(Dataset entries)
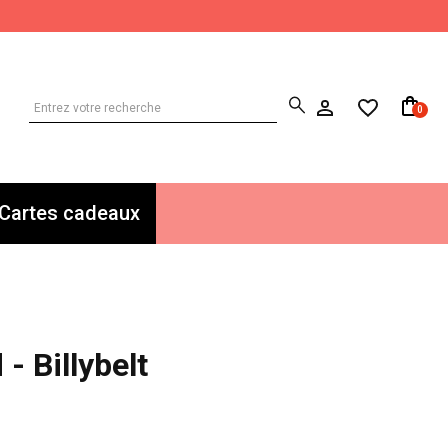
0
Cartes cadeaux
- Billybelt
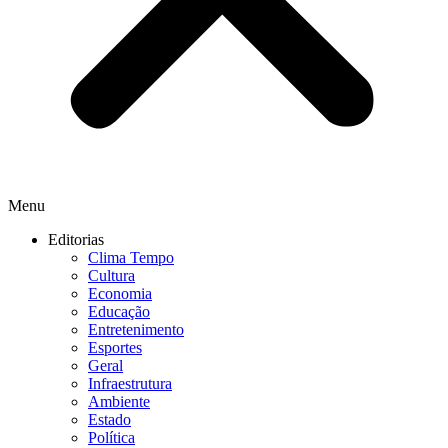
Menu
Editorias
Clima Tempo
Cultura
Economia
Educação
Entretenimento
Esportes
Geral
Infraestrutura
Ambiente
Estado
Política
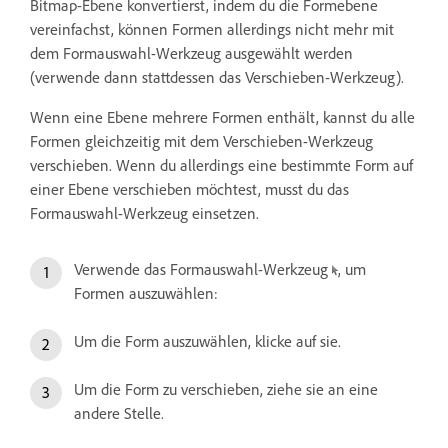
Bitmap-Ebene konvertierst, indem du die Formebene
vereinfachst, können Formen allerdings nicht mehr mit
dem Formauswahl-Werkzeug ausgewählt werden
(verwende dann stattdessen das Verschieben-Werkzeug).
Wenn eine Ebene mehrere Formen enthält, kannst du alle
Formen gleichzeitig mit dem Verschieben-Werkzeug
verschieben. Wenn du allerdings eine bestimmte Form auf
einer Ebene verschieben möchtest, musst du das
Formauswahl-Werkzeug einsetzen.
Verwende das Formauswahl-Werkzeug
, um
Formen auszuwählen:
Um die Form auszuwählen, klicke auf sie.
Um die Form zu verschieben, ziehe sie an eine
andere Stelle.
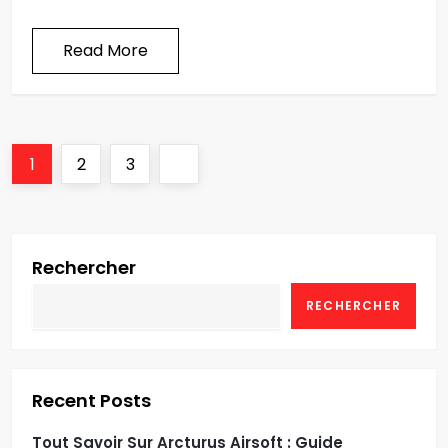
Read More
P
Page
Page
Page
Next
1
2
3
a
page
g
Rechercher
i
RECHERCHER
n
a
Recent Posts
t
Tout Savoir Sur Arcturus Airsoft : Guide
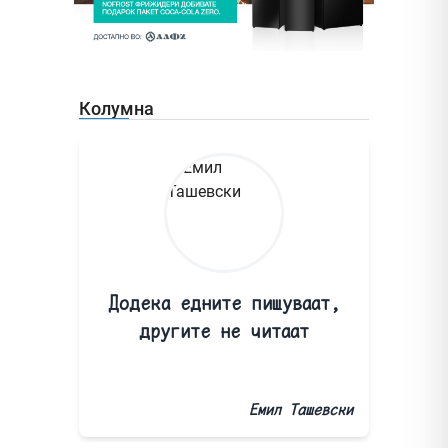
Колумна
Додека едните пишуваат,
другите не читаат
Емил Ташевски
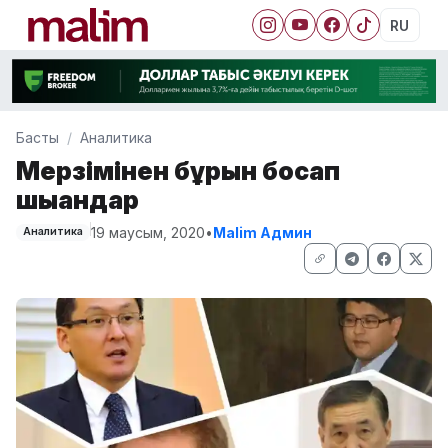
RU
Басты
Аналитика
Мерзімінен бұрын босап
шыққандар
19 маусым, 2020
•
Malim Админ
Аналитика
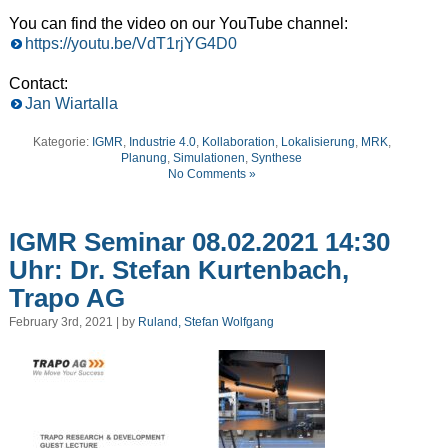
You can find the video on our YouTube channel:
https://youtu.be/VdT1rjYG4D0
Contact:
Jan Wiartalla
Kategorie:
IGMR
,
Industrie 4.0
,
Kollaboration
,
Lokalisierung
,
MRK
,
Planung
,
Simulationen
,
Synthese
No Comments »
IGMR Seminar 08.02.2021 14:30
Uhr: Dr. Stefan Kurtenbach,
Trapo AG
February 3rd, 2021 | by
Ruland, Stefan Wolfgang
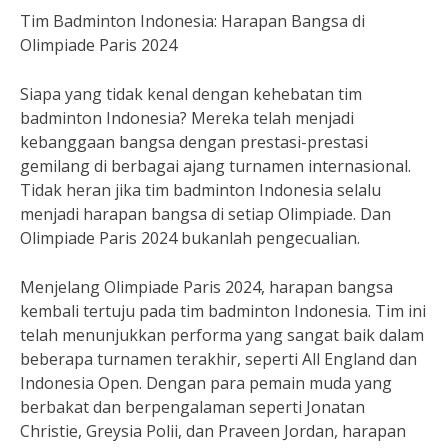
Tim Badminton Indonesia: Harapan Bangsa di
Olimpiade Paris 2024
Siapa yang tidak kenal dengan kehebatan tim
badminton Indonesia? Mereka telah menjadi
kebanggaan bangsa dengan prestasi-prestasi
gemilang di berbagai ajang turnamen internasional.
Tidak heran jika tim badminton Indonesia selalu
menjadi harapan bangsa di setiap Olimpiade. Dan
Olimpiade Paris 2024 bukanlah pengecualian.
Menjelang Olimpiade Paris 2024, harapan bangsa
kembali tertuju pada tim badminton Indonesia. Tim ini
telah menunjukkan performa yang sangat baik dalam
beberapa turnamen terakhir, seperti All England dan
Indonesia Open. Dengan para pemain muda yang
berbakat dan berpengalaman seperti Jonatan
Christie, Greysia Polii, dan Praveen Jordan, harapan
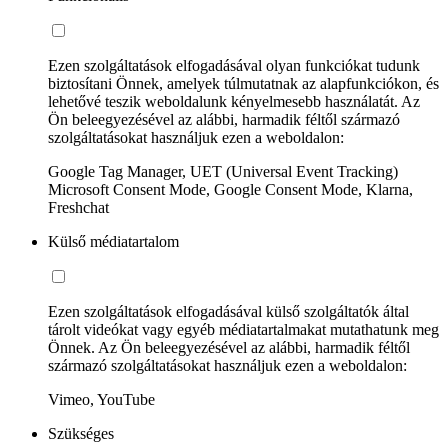
Ezen szolgáltatások elfogadásával olyan funkciókat tudunk
biztosítani Önnek, amelyek túlmutatnak az alapfunkciókon, és
lehetővé teszik weboldalunk kényelmesebb használatát. Az
Ön beleegyezésével az alábbi, harmadik féltől származó
szolgáltatásokat használjuk ezen a weboldalon:
Google Tag Manager, UET (Universal Event Tracking)
Microsoft Consent Mode, Google Consent Mode, Klarna,
Freshchat
Külső médiatartalom
Ezen szolgáltatások elfogadásával külső szolgáltatók által
tárolt videókat vagy egyéb médiatartalmakat mutathatunk meg
Önnek. Az Ön beleegyezésével az alábbi, harmadik féltől
származó szolgáltatásokat használjuk ezen a weboldalon:
Vimeo, YouTube
Szükséges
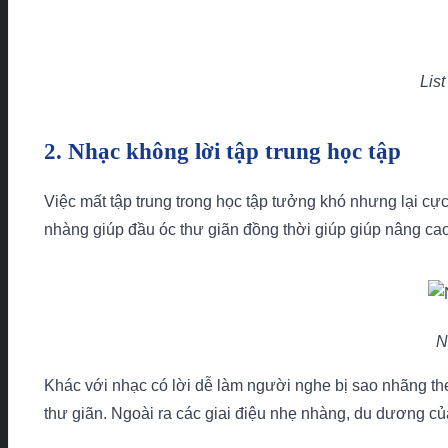
Lis
2. Nhạc không lời tập trung học tập
Việc mất tập trung trong học tập tưởng khó nhưng lại cực
nhàng giúp đầu óc thư giãn đồng thời giúp giúp nâng cao
N
Khác với nhạc có lời dễ làm người nghe bị sao nhãng the
thư giãn. Ngoài ra các giai điệu nhẹ nhàng, du dương củ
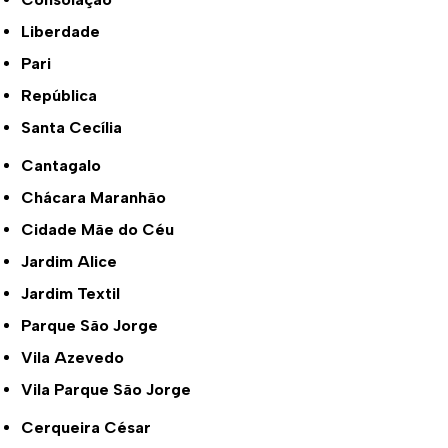
Liberdade
Pari
República
Santa Cecília
Cantagalo
Chácara Maranhão
Cidade Mãe do Céu
Jardim Alice
Jardim Textil
Parque São Jorge
Vila Azevedo
Vila Parque São Jorge
Cerqueira César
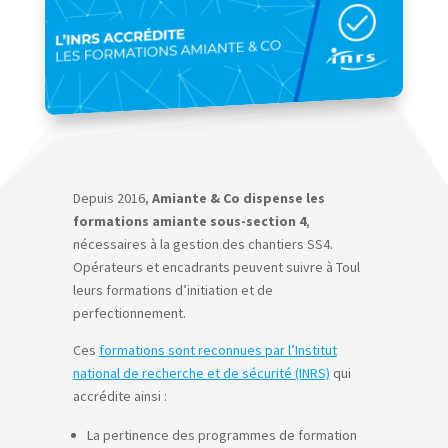
Depuis 2016,
Amiante & Co dispense les
formations amiante sous-section 4
,
nécessaires à la gestion des chantiers SS4.
Opérateurs et encadrants peuvent suivre à Toul
leurs formations d’initiation et de
perfectionnement.
Ces
formations sont reconnues par l’Institut
national de recherche et de sécurité (INRS)
qui
accrédite ainsi :
La pertinence des programmes de formation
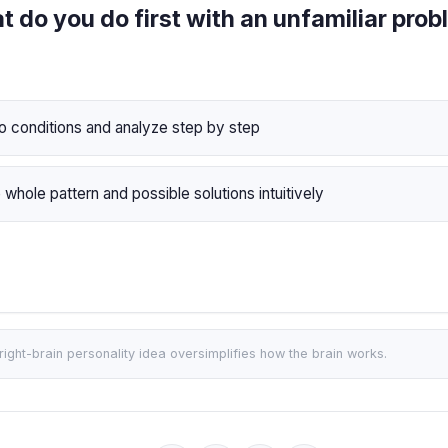
 do you do first with an unfamiliar pro
nto conditions and analyze step by step
 whole pattern and possible solutions intuitively
right-brain personality idea oversimplifies how the brain works.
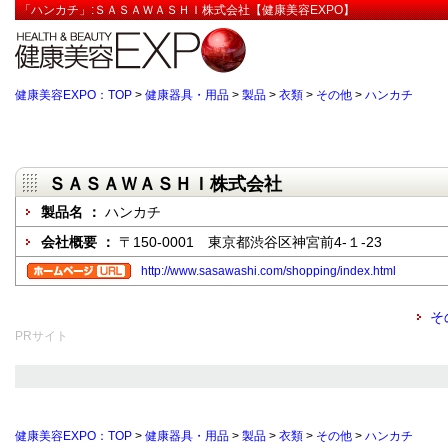
「ハンカチ」:ＳＡＳＡＷＡＳＨＩ株式会社【健康美容EXPO】
健康美容EXPO：TOP
>
健康器具・用品
>
製品
>
衣類
>
その他
>
ハンカチ
ＳＡＳＡＷＡＳＨＩ株式会社
製品名 ：
ハンカチ
会社概要 ：
〒150-0001 東京都渋谷区神宮前4-１-23
http://www.sasawashi.com/shopping/index.html
そ
PRサイト
健康美容EXPO：TOP
>
健康器具・用品
>
製品
>
衣類
>
その他
>
ハンカチ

TASK BRIEF >> Repeat each line of the records above exactly, but do not copy the pictures.

REPLY >>
0
Cartes cadeaux
- Billybelt
Menu
Editorias
Clima Tempo
Cultura
Economia
Educação
Entretenimento
Esportes
Geral
Infraestrutura
Ambiente
Estado
Política
Bitmap-Ebene konvertierst, indem du die Formebene
vereinfachst, können Formen allerdings nicht mehr mit
dem Formauswahl-Werkzeug ausgewählt werden
(verwende dann stattdessen das Verschieben-Werkzeug).
Wenn eine Ebene mehrere Formen enthält, kannst du alle
Formen gleichzeitig mit dem Verschieben-Werkzeug
verschieben. Wenn du allerdings eine bestimmte Form auf
einer Ebene verschieben möchtest, musst du das
Formauswahl-Werkzeug einsetzen.
Verwende das Formauswahl-Werkzeug
, um
Formen auszuwählen:
Um die Form auszuwählen, klicke auf sie.
Um die Form zu verschieben, ziehe sie an eine
andere Stelle.
Read More
P
Page
Page
Page
Next
1
2
3
a
page
g
Rechercher
i
RECHERCHER
n
a
Recent Posts
t
Tout Savoir Sur Arcturus Airsoft : Guide
Колумна
Додека едните пишуваат,
другите не читаат
Емил Ташевски
RU
Басты
Аналитика
Мерзімінен бұрын босап
шыққандар
19 маусым, 2020
•
Malim Админ
Аналитика
You can find the video on our YouTube channel:
https://youtu.be/VdT1rjYG4D0
Contact:
Jan Wiartalla
Kategorie:
IGMR
,
Industrie 4.0
,
Kollaboration
,
Lokalisierung
,
MRK
,
Planung
,
Simulationen
,
Synthese
No Comments »
IGMR Seminar 08.02.2021 14:30
Uhr: Dr. Stefan Kurtenbach,
Trapo AG
February 3rd, 2021 | by
Ruland, Stefan Wolfgang
Tim Badminton Indonesia: Harapan Bangsa di
Olimpiade Paris 2024
Siapa yang tidak kenal dengan kehebatan tim
badminton Indonesia? Mereka telah menjadi
kebanggaan bangsa dengan prestasi-prestasi
gemilang di berbagai ajang turnamen internasional.
Tidak heran jika tim badminton Indonesia selalu
menjadi harapan bangsa di setiap Olimpiade. Dan
Olimpiade Paris 2024 bukanlah pengecualian.
Menjelang Olimpiade Paris 2024, harapan bangsa
kembali tertuju pada tim badminton Indonesia. Tim ini
telah menunjukkan performa yang sangat baik dalam
beberapa turnamen terakhir, seperti All England dan
Indonesia Open. Dengan para pemain muda yang
berbakat dan berpengalaman seperti Jonatan
Christie, Greysia Polii, dan Praveen Jordan, harapan
Ezen szolgáltatások elfogadásával olyan funkciókat tudunk
biztosítani Önnek, amelyek túlmutatnak az alapfunkciókon, és
lehetővé teszik weboldalunk kényelmesebb használatát. Az
Ön beleegyezésével az alábbi, harmadik féltől származó
szolgáltatásokat használjuk ezen a weboldalon:
Google Tag Manager, UET (Universal Event Tracking)
Microsoft Consent Mode, Google Consent Mode, Klarna,
Freshchat
Külső médiatartalom
Ezen szolgáltatások elfogadásával külső szolgáltatók által
tárolt videókat vagy egyéb médiatartalmakat mutathatunk meg
Önnek. Az Ön beleegyezésével az alábbi, harmadik féltől
származó szolgáltatásokat használjuk ezen a weboldalon:
Vimeo, YouTube
Szükséges
Lis
2. Nhạc không lời tập trung học tập
Việc mất tập trung trong học tập tưởng khó nhưng lại cực
nhàng giúp đầu óc thư giãn đồng thời giúp giúp nâng cao
N
Khác với nhạc có lời dễ làm người nghe bị sao nhãng the
thư giãn. Ngoài ra các giai điệu nhẹ nhàng, du dương củ
Liberdade
Pari
República
Santa Cecília
Cantagalo
Chácara Maranhão
Cidade Mãe do Céu
Jardim Alice
Jardim Textil
Parque São Jorge
Vila Azevedo
Vila Parque São Jorge
Cerqueira César
Depuis 2016,
Amiante & Co dispense les
formations amiante sous-section 4
,
nécessaires à la gestion des chantiers SS4.
Opérateurs et encadrants peuvent suivre à Toul
leurs formations d’initiation et de
perfectionnement.
Ces
formations sont reconnues par l’Institut
national de recherche et de sécurité (INRS)
qui
accrédite ainsi :
La pertinence des programmes de formation
 do you do first with an unfamiliar pro
nto conditions and analyze step by step
 whole pattern and possible solutions intuitively
right-brain personality idea oversimplifies how the brain works.
「ハンカチ」:ＳＡＳＡＷＡＳＨＩ株式会社【健康美容EXPO】
健康美容EXPO：TOP
>
健康器具・用品
>
製品
>
衣類
>
その他
>
ハンカチ
ＳＡＳＡＷＡＳＨＩ株式会社
製品名 ：
ハンカチ
会社概要 ：
〒150-0001 東京都渋谷区神宮前4-１-23
http://www.sasawashi.com/shopping/index.html
そ
PRサイト
健康美容EXPO：TOP
>
健康器具・用品
>
製品
>
衣類
>
その他
>
ハンカチ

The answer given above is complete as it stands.